The result should be the full listing copied exactly, with no pictures in it.

■ ■ ■ ■ ■

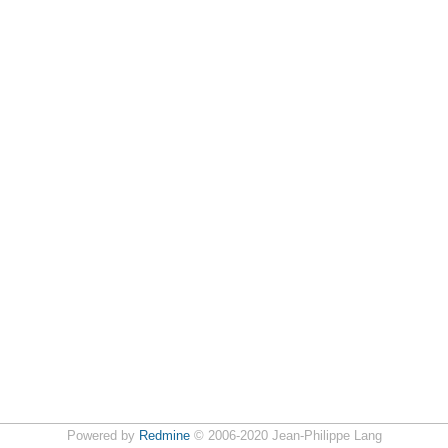
Powered by
Redmine
© 2006-2020 Jean-Philippe Lang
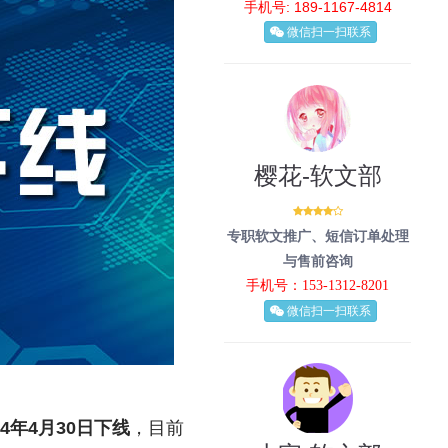
手机号: 189-1167-4814
微信扫一扫联系
樱花-软文部
专职软文推广、短信订单处理
与售前咨询
手机号：153-1312-8201
微信扫一扫联系
4年4月30日下线
，目前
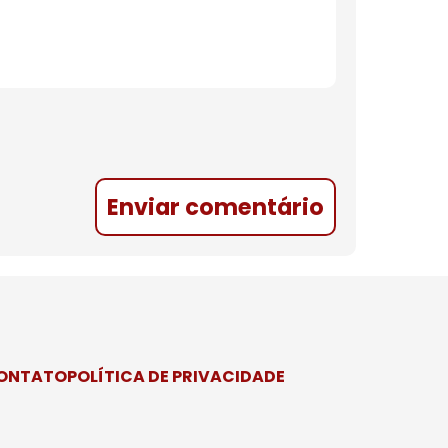
Enviar comentário
CONTATO
POLÍTICA DE PRIVACIDADE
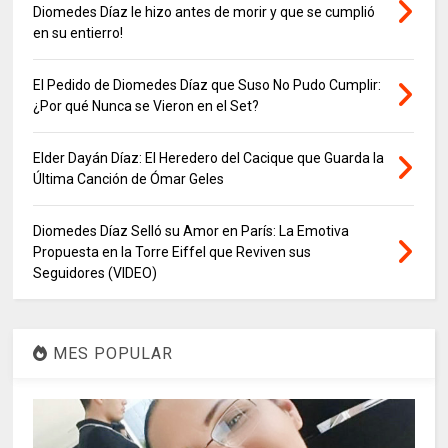
Diomedes Díaz le hizo antes de morir y que se cumplió
en su entierro!
El Pedido de Diomedes Díaz que Suso No Pudo Cumplir:
¿Por qué Nunca se Vieron en el Set?
Elder Dayán Díaz: El Heredero del Cacique que Guarda la
Última Canción de Ómar Geles
Diomedes Díaz Selló su Amor en París: La Emotiva
Propuesta en la Torre Eiffel que Reviven sus
Seguidores (VIDEO)
MES POPULAR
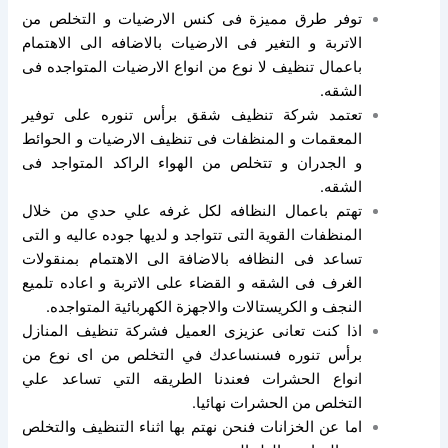
توفر طرق مميزة فى كنس الارضيات و التخلص من
الاتربة و التغير فى الارضيات بالاضافه الى الاهتمام
باعمال تنظيف لا نوع من انواع الارضيات المتواجده فى
الشقه.
تعتمد شركة تنظيف شقق برأس تنوره على توفير
المعقمات و المنظفات فى تنظيف الارضيات و الحوائط
و الجدران و تتخلص من الهواء الراكد المتواجد فى
الشقه.
تهتم باعمال النظافه لكل غرفه علي حدي من خلال
المنظفات القوية التى تتواجد و لديها جوده عاليه و التى
تساعد فى النظافه بالاضافة الى الاهتمام بمنقولات
الغرف فى الشقه و القضاء على الاتربة و اعاده تلميع
النجف و الكريستالات والاجهزة الكهربائية المتواجده.
اذا كنت تعانى عزيزى العميل فشركة تنظيف المنازل
برأس تنوره فسنساعدك في التخلص من اى نوع من
انواع الحشرات فعندنا الطريقه التي تساعد علي
التخلص من الحشرات نهائيا.
اما عن الخزانات فنحن نهتم بها اثناء التنظيف والتخلص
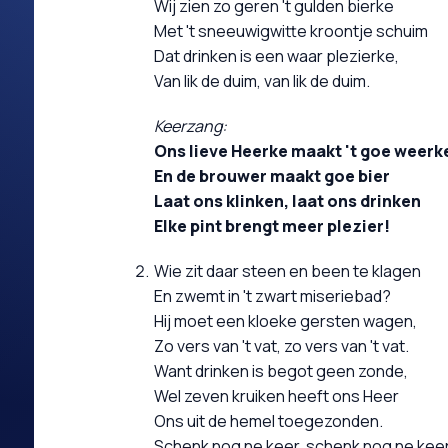
Wij zien zo geren 't gulden bierke
Met 't sneeuwigwitte kroontje schuim
Dat drinken is een waar plezierke,
Van lik de duim, van lik de duim.
Keerzang:
Ons lieve Heerke maakt 't goe weerk
En de brouwer maakt goe bier
Laat ons klinken, laat ons drinken
Elke pint brengt meer plezier!
Wie zit daar steen en been te klagen
En zwemt in 't zwart miseriebad?
Hij moet een kloeke gersten wagen,
Zo vers van 't vat, zo vers van 't vat.
Want drinken is begot geen zonde,
Wel zeven kruiken heeft ons Heer
Ons uit de hemel toegezonden.
Schenk nog ne keer, schenk nog ne keer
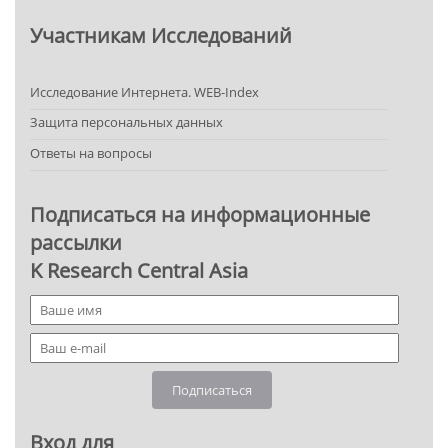
Участникам Исследований
Исследование Интернета. WEB-Index
Защита персональных данных
Ответы на вопросы
Подписаться на информационные
рассылки
K Research Central Asia
Подписаться
Вход для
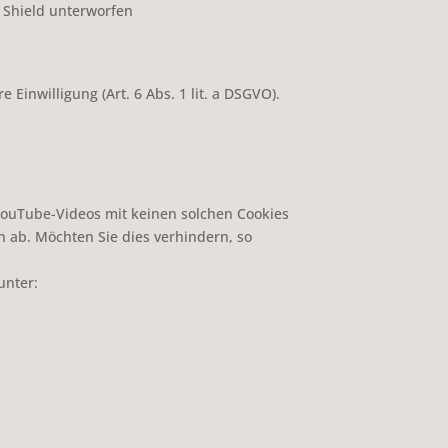
y Shield unterworfen
inwilligung (Art. 6 Abs. 1 lit. a DSGVO).
YouTube-Videos mit keinen solchen Cookies
ab. Möchten Sie dies verhindern, so
unter:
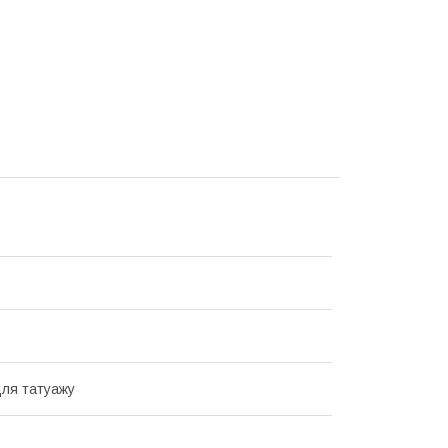
для татуажу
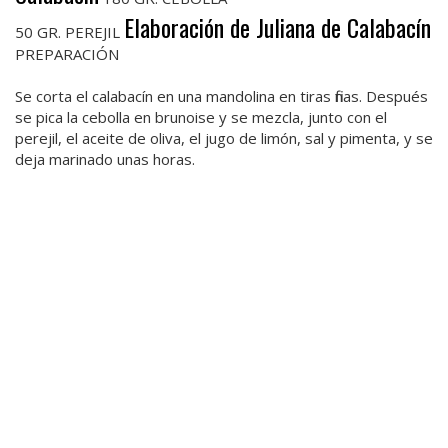
Elaboración de Juliana de Calabacín
50 GR. PEREJIL
PREPARACIÓN
Se corta el calabacín en una mandolina en tiras finas. Después
se pica la cebolla en brunoise y se mezcla, junto con el
perejil, el aceite de oliva, el jugo de limón, sal y pimenta, y se
deja marinado unas horas.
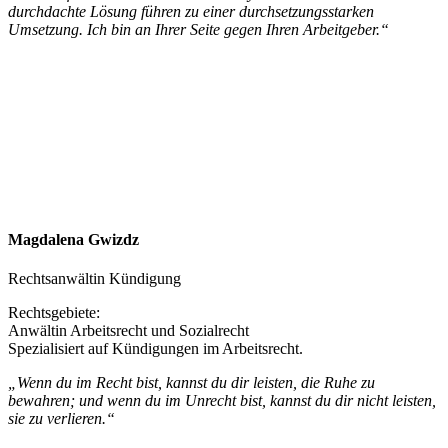
durchdachte Lösung führen zu einer durchsetzungsstarken
Umsetzung. Ich bin an Ihrer Seite gegen Ihren Arbeitgeber.“
Magdalena Gwizdz
Rechtsanwältin Kündigung
Rechtsgebiete:
Anwältin Arbeitsrecht und Sozialrecht
Spezialisiert auf Kündigungen im Arbeitsrecht.
„Wenn du im Recht bist, kannst du dir leisten, die Ruhe zu
bewahren; und wenn du im Unrecht bist, kannst du dir nicht leisten,
sie zu verlieren.“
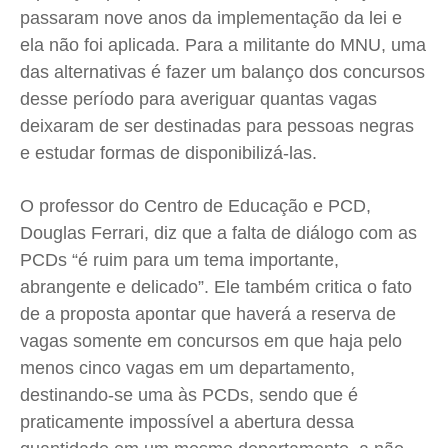
passaram nove anos da implementação da lei e
ela não foi aplicada. Para a militante do MNU, uma
das alternativas é fazer um balanço dos concursos
desse período para averiguar quantas vagas
deixaram de ser destinadas para pessoas negras
e estudar formas de disponibilizá-las.
O professor do Centro de Educação e PCD,
Douglas Ferrari, diz que a falta de diálogo com as
PCDs “é ruim para um tema importante,
abrangente e delicado”. Ele também critica o fato
de a proposta apontar que haverá a reserva de
vagas somente em concursos em que haja pelo
menos cinco vagas em um departamento,
destinando-se uma às PCDs, sendo que é
praticamente impossível a abertura dessa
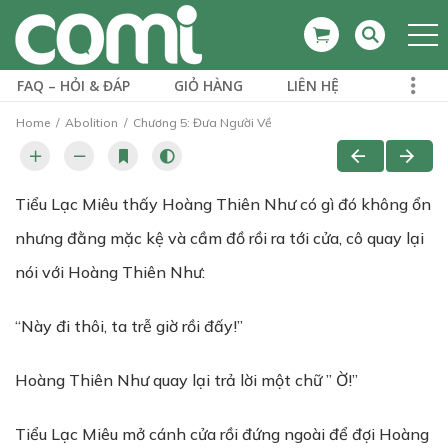
FAQ – HỎI & ĐÁP
GIỎ HÀNG
LIÊN HỆ
Home
Abolition
Chương 5: Đưa Người Về
Tiểu Lạc Miêu thấy Hoàng Thiên Như có gì đó không ổn
nhưng đằng mặc kệ và cầm đồ rồi ra tới cửa, cô quay lại
nói với Hoàng Thiên Như:
“Này đi thôi, ta trễ giờ rồi đấy!”
Hoàng Thiên Như quay lại trả lời một chữ ” Ờ!”
Tiểu Lạc Miêu mở cánh cửa rồi đứng ngoài để đợi Hoàng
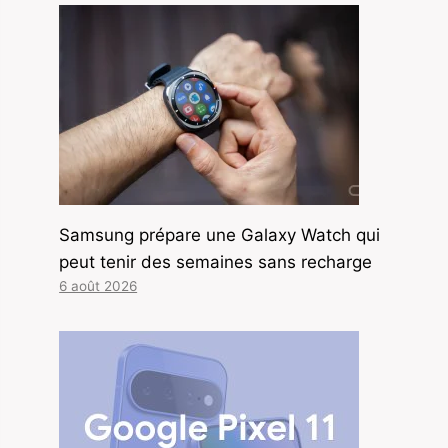
Samsung prépare une Galaxy Watch qui
peut tenir des semaines sans recharge
6 août 2026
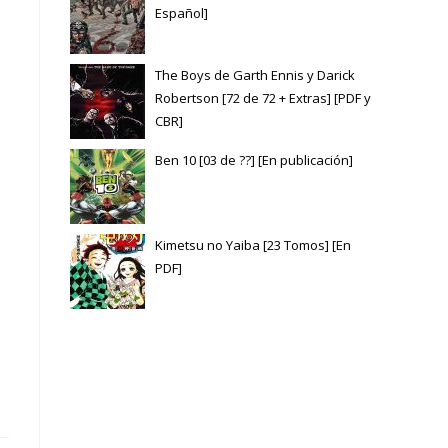
Español]
The Boys de Garth Ennis y Darick
Robertson [72 de 72 + Extras] [PDF y
CBR]
Ben 10 [03 de ??] [En publicación]
Kimetsu no Yaiba [23 Tomos] [En
PDF]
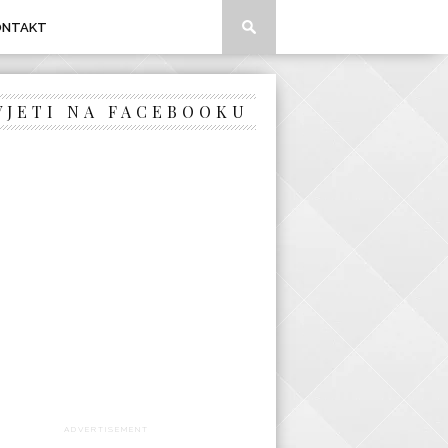
ONTAKT
VJETI NA FACEBOOKU
ADVERTISEMENT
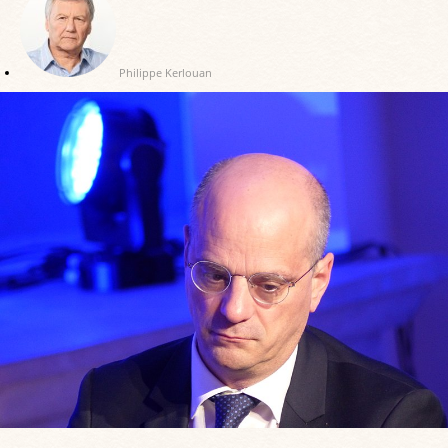
Philippe Kerlouan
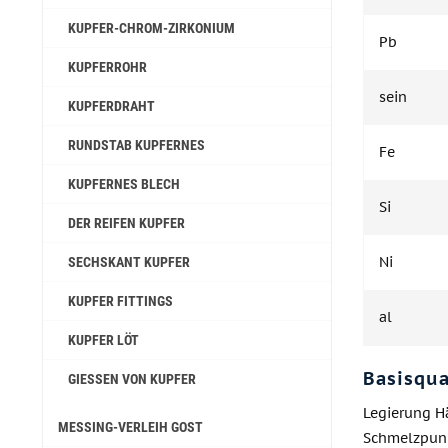
KUPFER-CHROM-ZIRKONIUM
Pb
KUPFERROHR
sein
KUPFERDRAHT
RUNDSTAB KUPFERNES
Fe
KUPFERNES BLECH
Si
DER REIFEN KUPFER
Ni
SECHSKANT KUPFER
KUPFER FITTINGS
al
KUPFER LÖT
Basisqua
GIESSEN VON KUPFER
Legierung Hä
MESSING-VERLEIH GOST
Schmelzpunk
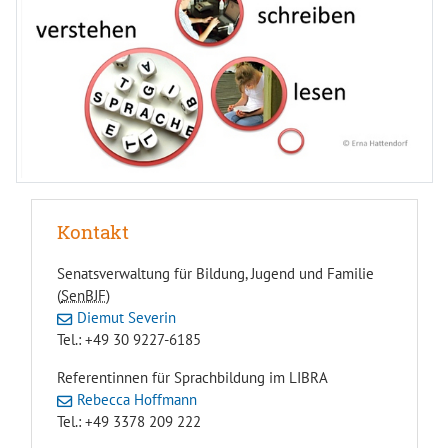
Kontakt
Senatsverwaltung für Bildung, Jugend und Familie
(
SenBJF
)
Diemut Severin
Tel.: +49 30 9227-6185
Referentinnen für Sprachbildung im LIBRA
Rebecca Hoffmann
Tel.: +49 3378 209 222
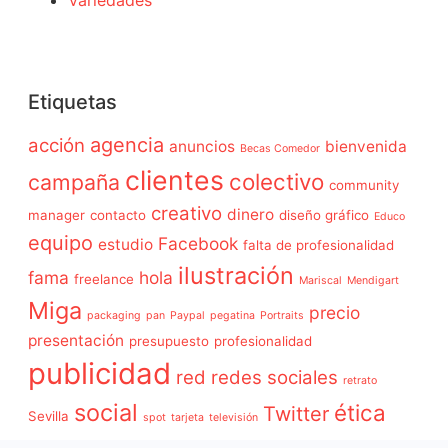
Variedades
Etiquetas
agencia
acción
anuncios
bienvenida
Becas Comedor
clientes
colectivo
campaña
community
creativo
dinero
manager
contacto
diseño gráfico
Educo
equipo
Facebook
estudio
falta de profesionalidad
ilustración
fama
hola
freelance
Mariscal
Mendigart
Miga
precio
packaging
pan
Paypal
pegatina
Portraits
presentación
presupuesto
profesionalidad
publicidad
red
redes sociales
retrato
social
ética
Twitter
Sevilla
spot
tarjeta
televisión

■ ■ ■ ■ ■

◆ **RESPONSE TO THE EXERCISE**
Powered by
Redmine
© 2006-2020 Jean-Philippe Lang
手机号: 189-1167-4814
微信扫一扫联系
樱花-软文部
专职软文推广、短信订单处理
与售前咨询
手机号：153-1312-8201
微信扫一扫联系
4年4月30日下线
，目前
Enviar comentário
CONTATO
POLÍTICA DE PRIVACIDADE
Diomedes Díaz le hizo antes de morir y que se cumplió
en su entierro!
El Pedido de Diomedes Díaz que Suso No Pudo Cumplir:
¿Por qué Nunca se Vieron en el Set?
Elder Dayán Díaz: El Heredero del Cacique que Guarda la
Última Canción de Ómar Geles
Diomedes Díaz Selló su Amor en París: La Emotiva
Propuesta en la Torre Eiffel que Reviven sus
Seguidores (VIDEO)
MES POPULAR
توفر طرق مميزة فى كنس الارضيات و التخلص من
الاتربة و التغير فى الارضيات بالاضافه الى الاهتمام
باعمال تنظيف لا نوع من انواع الارضيات المتواجده فى
الشقه.
تعتمد شركة تنظيف شقق برأس تنوره على توفير
المعقمات و المنظفات فى تنظيف الارضيات و الحوائط
و الجدران و تتخلص من الهواء الراكد المتواجد فى
الشقه.
تهتم باعمال النظافه لكل غرفه علي حدي من خلال
المنظفات القوية التى تتواجد و لديها جوده عاليه و التى
تساعد فى النظافه بالاضافة الى الاهتمام بمنقولات
الغرف فى الشقه و القضاء على الاتربة و اعاده تلميع
النجف و الكريستالات والاجهزة الكهربائية المتواجده.
اذا كنت تعانى عزيزى العميل فشركة تنظيف المنازل
برأس تنوره فسنساعدك في التخلص من اى نوع من
انواع الحشرات فعندنا الطريقه التي تساعد علي
التخلص من الحشرات نهائيا.
اما عن الخزانات فنحن نهتم بها اثناء التنظيف والتخلص
Wij zien zo geren 't gulden bierke
Met 't sneeuwigwitte kroontje schuim
Dat drinken is een waar plezierke,
Van lik de duim, van lik de duim.
Keerzang:
Ons lieve Heerke maakt 't goe weerk
En de brouwer maakt goe bier
Laat ons klinken, laat ons drinken
Elke pint brengt meer plezier!
Wie zit daar steen en been te klagen
En zwemt in 't zwart miseriebad?
Hij moet een kloeke gersten wagen,
Zo vers van 't vat, zo vers van 't vat.
Want drinken is begot geen zonde,
Wel zeven kruiken heeft ons Heer
Ons uit de hemel toegezonden.
Schenk nog ne keer, schenk nog ne keer
Участникам Исследований
Исследование Интернета. WEB-Index
Защита персональных данных
Ответы на вопросы
Подписаться на информационные
рассылки
K Research Central Asia
Подписаться
Вход для
y Shield unterworfen
inwilligung (Art. 6 Abs. 1 lit. a DSGVO).
YouTube-Videos mit keinen solchen Cookies
ab. Möchten Sie dies verhindern, so
unter:
для татуажу
Elaboración de Juliana de Calabacín
50 GR. PEREJIL
PREPARACIÓN
Se corta el calabacín en una mandolina en tiras finas. Después
se pica la cebolla en brunoise y se mezcla, junto con el
perejil, el aceite de oliva, el jugo de limón, sal y pimenta, y se
deja marinado unas horas.
durchdachte Lösung führen zu einer durchsetzungsstarken
Umsetzung. Ich bin an Ihrer Seite gegen Ihren Arbeitgeber.“
Magdalena Gwizdz
Rechtsanwältin Kündigung
Rechtsgebiete:
Anwältin Arbeitsrecht und Sozialrecht
Spezialisiert auf Kündigungen im Arbeitsrecht.
„Wenn du im Recht bist, kannst du dir leisten, die Ruhe zu
bewahren; und wenn du im Unrecht bist, kannst du dir nicht leisten,
sie zu verlieren.“
passaram nove anos da implementação da lei e
ela não foi aplicada. Para a militante do MNU, uma
das alternativas é fazer um balanço dos concursos
desse período para averiguar quantas vagas
deixaram de ser destinadas para pessoas negras
e estudar formas de disponibilizá-las.
O professor do Centro de Educação e PCD,
Douglas Ferrari, diz que a falta de diálogo com as
PCDs “é ruim para um tema importante,
abrangente e delicado”. Ele também critica o fato
de a proposta apontar que haverá a reserva de
vagas somente em concursos em que haja pelo
menos cinco vagas em um departamento,
destinando-se uma às PCDs, sendo que é
praticamente impossível a abertura dessa
FAQ – HỎI & ĐÁP
GIỎ HÀNG
LIÊN HỆ
Home
Abolition
Chương 5: Đưa Người Về
Tiểu Lạc Miêu thấy Hoàng Thiên Như có gì đó không ổn
nhưng đằng mặc kệ và cầm đồ rồi ra tới cửa, cô quay lại
nói với Hoàng Thiên Như:
“Này đi thôi, ta trễ giờ rồi đấy!”
Hoàng Thiên Như quay lại trả lời một chữ ” Ờ!”
Tiểu Lạc Miêu mở cánh cửa rồi đứng ngoài để đợi Hoàng
Samsung prépare une Galaxy Watch qui
peut tenir des semaines sans recharge
6 août 2026
Español]
The Boys de Garth Ennis y Darick
Robertson [72 de 72 + Extras] [PDF y
CBR]
Ben 10 [03 de ??] [En publicación]
Kimetsu no Yaiba [23 Tomos] [En
PDF]
ONTAKT
VJETI NA FACEBOOKU
ADVERTISEMENT
Philippe Kerlouan
KUPFER-CHROM-ZIRKONIUM
Pb
KUPFERROHR
sein
KUPFERDRAHT
RUNDSTAB KUPFERNES
Fe
KUPFERNES BLECH
Si
DER REIFEN KUPFER
Ni
SECHSKANT KUPFER
KUPFER FITTINGS
al
KUPFER LÖT
Basisqua
GIESSEN VON KUPFER
Legierung Hä
MESSING-VERLEIH GOST
Schmelzpunk
Kontakt
Senatsverwaltung für Bildung, Jugend und Familie
(
SenBJF
)
Diemut Severin
Tel.: +49 30 9227-6185
Referentinnen für Sprachbildung im LIBRA
Rebecca Hoffmann
Tel.: +49 3378 209 222
Variedades
Etiquetas
agencia
acción
anuncios
bienvenida
Becas Comedor
clientes
colectivo
campaña
community
creativo
dinero
manager
contacto
diseño gráfico
Educo
equipo
Facebook
estudio
falta de profesionalidad
ilustración
fama
hola
freelance
Mariscal
Mendigart
Miga
precio
packaging
pan
Paypal
pegatina
Portraits
presentación
presupuesto
profesionalidad
publicidad
red
redes sociales
retrato
social
ética
Twitter
Sevilla
spot
tarjeta
televisión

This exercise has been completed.